Archive for the ‘Useless Rants’ Category

H.263 And MPEG-4 ASP—The Root of Some Evil

Saturday, November 4th, 2017

As you might know (but still not care), I’m working on adding full RealMedia support for NihAV starting with video. So I’ve made it to decoding RealVideo 2 and I have some not so nice words to say about H.263 and MPEG-4 ASP.

First, the creeping featuritis in the standards: MPEG-4 part 2 from 2001 has A-O (the version from 2004 has only annexes A-M for some reason) while ITU H.263 (version from 2005) has annexes A-X plus two appendices. For comparison, ITU H.264 from 2017 has annexes A-J, same for MPEG-4 part 10 😉 Mind you, some annexes are for informative stuff (e.g. how an encoder should work or list of patent claims) but others add new coding features. So, for MPEG-4 part 2 (2001) we have 15 annexes, 7 of them are informative and only a couple of normative annexes add new features. For ITU H.263 out of 24 annexes about 15 are introducing new coding modes and other enhancements (different treating of motion vectors, loop filter, an alternative macroblock coding mode, PB-frame type and a lot more). The features are actually grouped into baseline(-ish) H.263 and H.263+.

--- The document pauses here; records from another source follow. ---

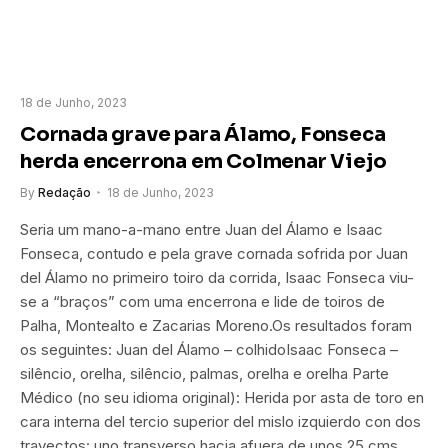
18 de Junho, 2023
Cornada grave para Álamo, Fonseca
herda encerrona em Colmenar Viejo
By
Redação
18 de Junho, 2023
Seria um mano-a-mano entre Juan del Álamo e Isaac
Fonseca, contudo e pela grave cornada sofrida por Juan
del Álamo no primeiro toiro da corrida, Isaac Fonseca viu-
se a “braços” com uma encerrona e lide de toiros de
Palha, Montealto e Zacarias Moreno.Os resultados foram
os seguintes: Juan del Álamo – colhidoIsaac Fonseca –
silêncio, orelha, silêncio, palmas, orelha e orelha Parte
Médico (no seu idioma original): Herida por asta de toro en
cara interna del tercio superior del mislo izquierdo con dos
trayectos: uno transverso hacia afuera de unos 25 cms.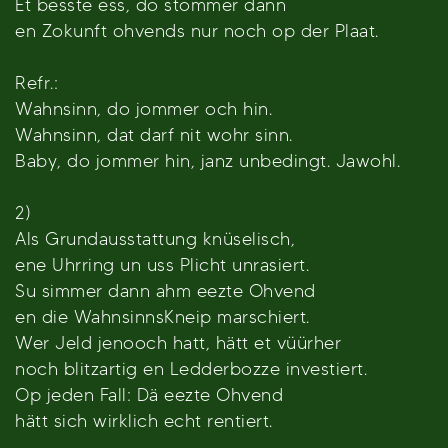
Et besste ess, do stommer dann
en Zokunft ohvends nur noch op der Plaat.
Refr.:
Wahnsinn, do jommer och hin.
Wahnsinn, dat darf nit wohr sinn.
Baby, do jommer hin, janz unbedingt. Jawohl.
2)
Als Grundausstattung knüselisch,
ene Uhrring un uss Plicht unrasiert.
Su simmer dann ahm eezte Ohvend
en die WahnsinnsKneip marschiert.
Wer Jeld jenooch hatt, hätt et vüürher
noch blitzartig en Ledderbozze investiert.
Op jeden Fall: Dä eezte Ohvend
hätt sich wirklich echt rentiert.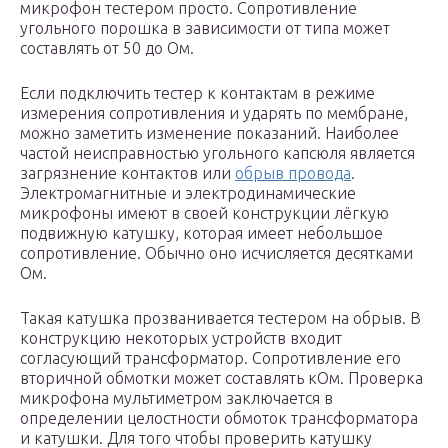
микрофон тестером просто. Сопротивление
угольного порошка в зависимости от типа может
составлять от 50 до Ом.
Если подключить тестер к контактам в режиме
измерения сопротивления и ударять по мембране,
можно заметить изменение показаний. Наиболее
частой неисправностью угольного капсюля является
загрязнение контактов или
обрыв провода
.
Электромагнитные и электродинамические
микрофоны имеют в своей конструкции лёгкую
подвижную катушку, которая имеет небольшое
сопротивление. Обычно оно исчисляется десятками
Ом.
Такая катушка прозванивается тестером на обрыв. В
конструкцию некоторых устройств входит
согласующий трансформатор. Сопротивление его
вторичной обмотки может составлять кОм. Проверка
микрофона мультиметром заключается в
определении целостности обмоток трансформатора
и катушки. Для того чтобы проверить катушку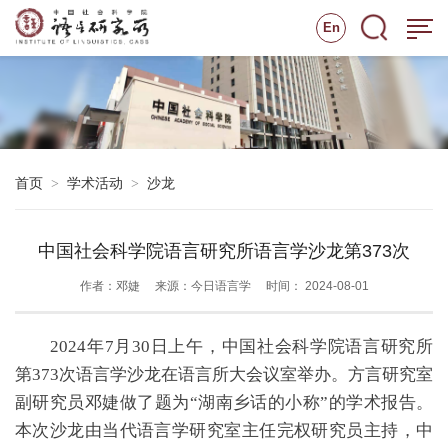
En
首页
学术活动
沙龙
>
>
中国社会科学院语言研究所语言学沙龙第373次
作者：邓婕
来源：今日语言学
时间： 2024-08-01
2024年7月30日上午，中国社会科学院语言研究所
第373次语言学沙龙在语言所大会议室举办。方言研究室
副研究员邓婕做了题为“湖南乡话的小称”的学术报告。
本次沙龙由当代语言学研究室主任完权研究员主持，中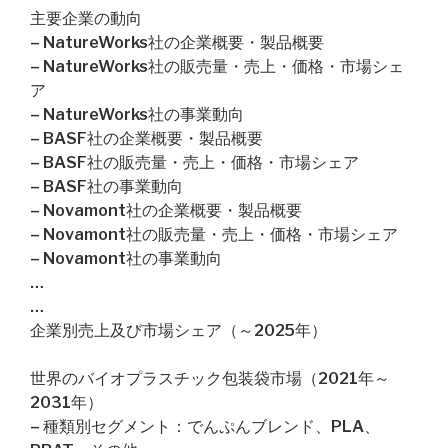
主要企業の動向
– NatureWorks社の企業概要・製品概要
– NatureWorks社の販売量・売上・価格・市場シェ
ア
– NatureWorks社の事業動向
– BASF社の企業概要・製品概要
– BASF社の販売量・売上・価格・市場シェア
– BASF社の事業動向
– Novamont社の企業概要・製品概要
– Novamont社の販売量・売上・価格・市場シェア
– Novamont社の事業動向
…
…
企業別売上及び市場シェア（～2025年）
世界のバイオプラスチック包装袋市場（2021年～
2031年）
– 種類別セグメント：でんぷんブレンド、PLA、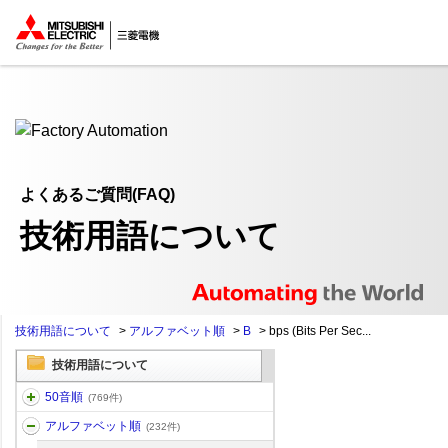
ここから本文
よくあるご質問(FAQ)
技術用語について
技術用語について
>
アルファベット順
>
B
>
bps (Bits Per Sec...
技術用語について
50音順
(769件)
アルファベット順
(232件)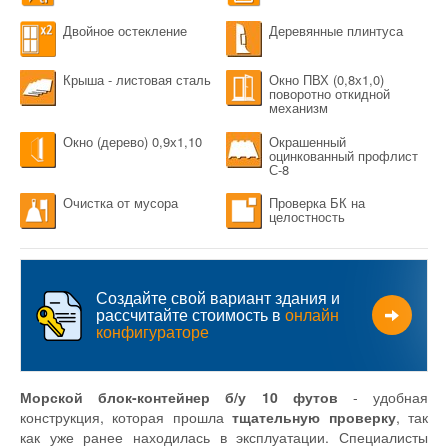
Двойное остекление
Деревянные плинтуса
Крыша - листовая сталь
Окно ПВХ (0,8х1,0)
поворотно откидной
механизм
Окно (дерево) 0,9х1,10
Окрашенный
оцинкованный профлист
С-8
Очистка от мусора
Проверка БК на
целостность
Создайте свой вариант здания и
рассчитайте стоимость в
онлайн
конфигураторе
Морской блок-контейнер б/у 10 футов
- удобная
конструкция, которая прошла
тщательную проверку
, так
как уже ранее находилась в эксплуатации. Специалисты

Second, neither of them is really suitable for video coding. I know, it might sound strange, but either of these standards makes an unholy mix of various codecs. H.263 mixes several codecs from different generations together (initial H.263 did not have B-frames, later they’ve added PB-frames and finally B-frames too, there are at least two different ways to code macroblocks etc etc), MPEG-4 part 2 is for coding 3D video that actually also specifies a method to code video texture on those 3D shapes (there are no actual frames there, just VOPs—Video Object Planes). And yet, because the compression methods there provided an improvement over H.262 (aka MPEG-2 Video), they were used in various forms with various hacks in many multimedia formats. There we have a very wide gamut from RealVideo 1 and Sorenson Spark (aka FLV1) with just I- and P-frames to Intel I.263 that had PB-frames to RealVideo 2 with many features of H.263+ (including B-frames) to M$ MPEG-4 decoders to WMV2.

And here we have the problem: both format grew from the joint effort known as H.262 or MPEG-2 Video so obviously it was a good idea to abuse the same decoder structure to handle all possible variations of H.263 and video texture coding from MPEG-4 part 2 and then add all decoder-specific hacks. And in result you get a mess that’s hard to comprehend because it usually depends on many various context variables set in a specific manner for a specific codec. Hence the post title.

To demonstrate this I’ll show how the same feature is handled in different H.263/MP4p2-based codecs.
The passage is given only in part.